I also do building in chroot environments, where the (automated)
procedure is to unpack the X.0 release sets (always .0 so the end product
will work on all X.n and (X+y).* systems), build and run programs, and
package the results.

No room there for fiddling the X.0 environment - any changes to it and
first I never really know whether or not the fiddle is going to alter
things in unsafe ways or not, and second, because if I need to do that,
and then later someone really running an X.0 system reports a problem,
I have no way to exactly duplicate their environment to track down
what is going wrong - just a trivial thing like a few extra bytes
allocated in a loaded library can change the memory map around enough
that bugs remain hidden (because they happen not to touch anything critical)

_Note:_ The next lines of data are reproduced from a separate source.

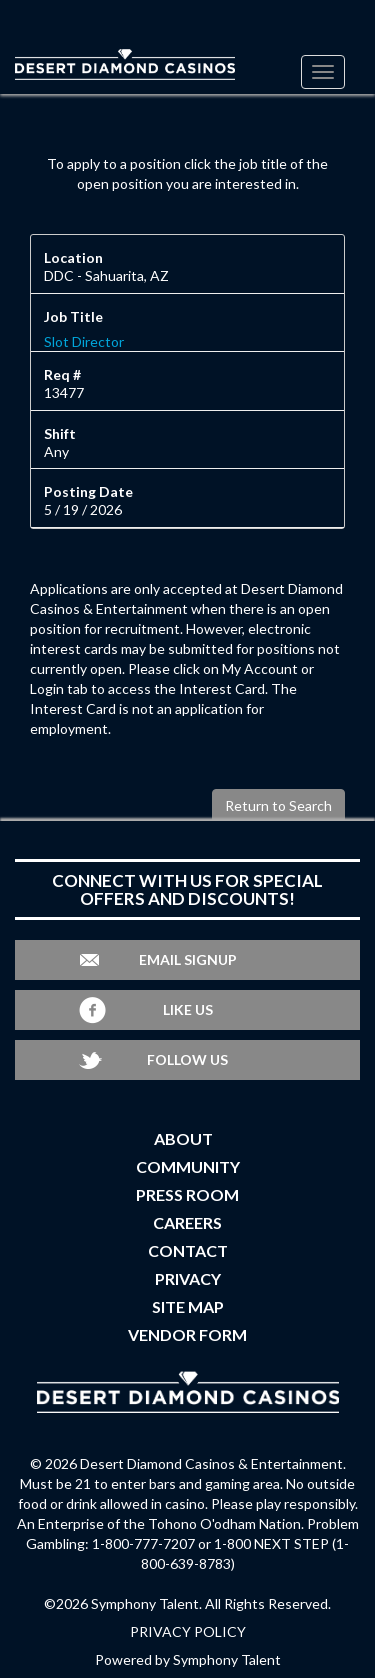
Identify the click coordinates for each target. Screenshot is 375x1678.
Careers (187, 1222)
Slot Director (84, 341)
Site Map (188, 1306)
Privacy (188, 1278)
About (183, 1138)
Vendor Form (187, 1334)
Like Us (188, 1009)
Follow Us (187, 1059)
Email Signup (188, 959)
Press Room (187, 1194)
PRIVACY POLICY (188, 1631)
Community (188, 1166)
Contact (188, 1250)
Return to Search (278, 805)
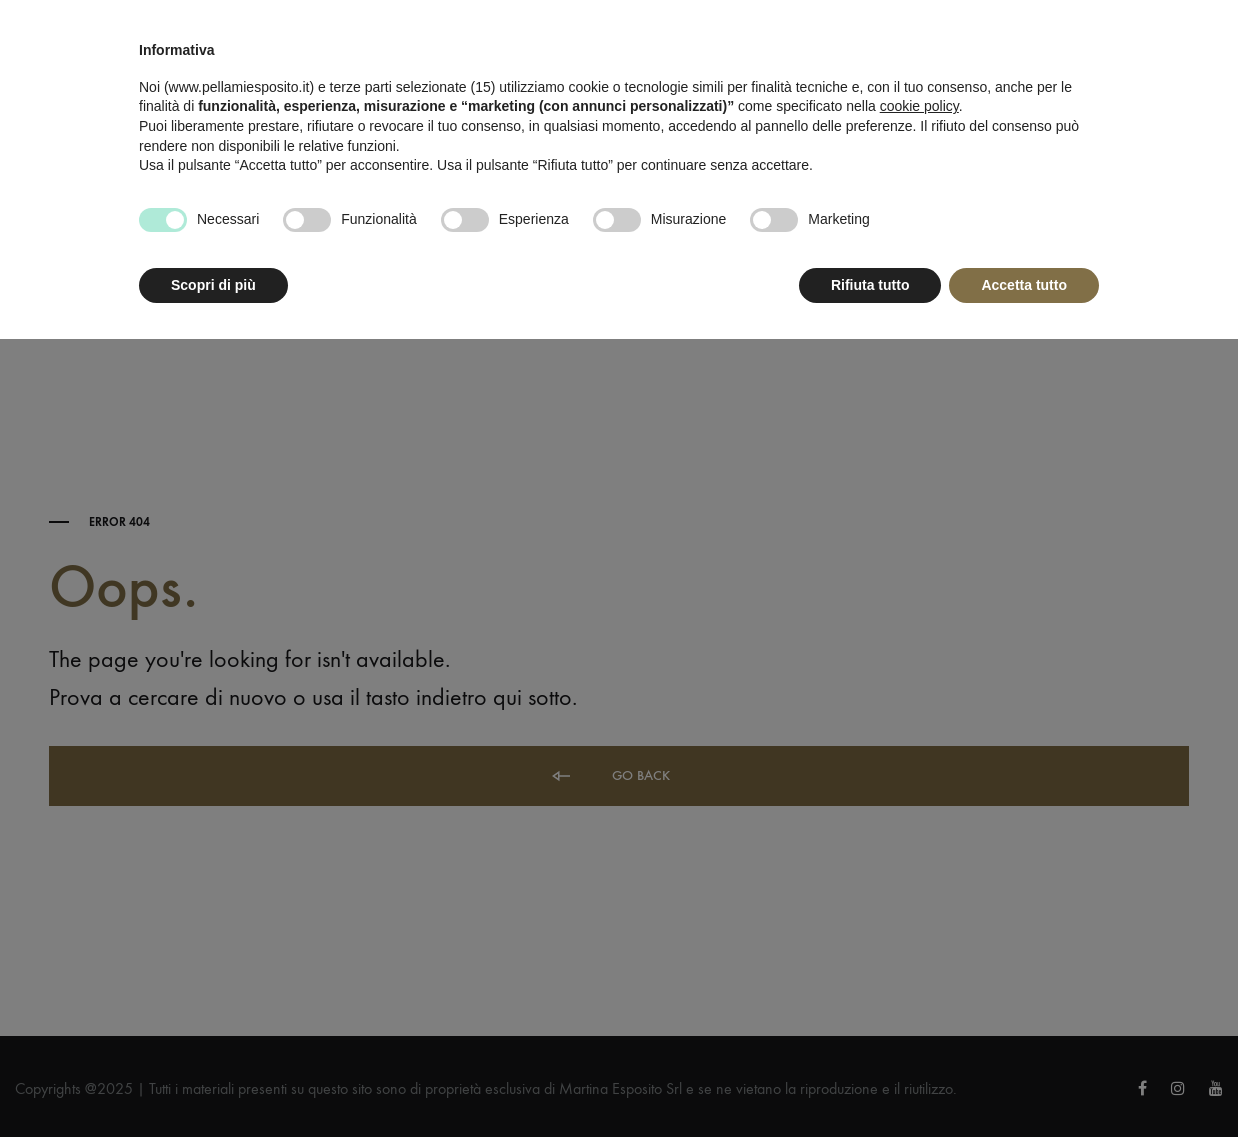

or manifest in wildly different ways.

I'd like to thank Bill for all the work he's doing on revivesa - to me
that's crucial for keeping any future for NetBSD, and perhaps more importantly
to NetBSD than whether or not I was to keep using the system, to its
reputation for keeping compatibility - truly one of the hardest things to
manage, but also one of the most necessary.  If that is lost, then the
next thing that someone will decide to break, citing this precedent, might
just be the thing that you most depend upon.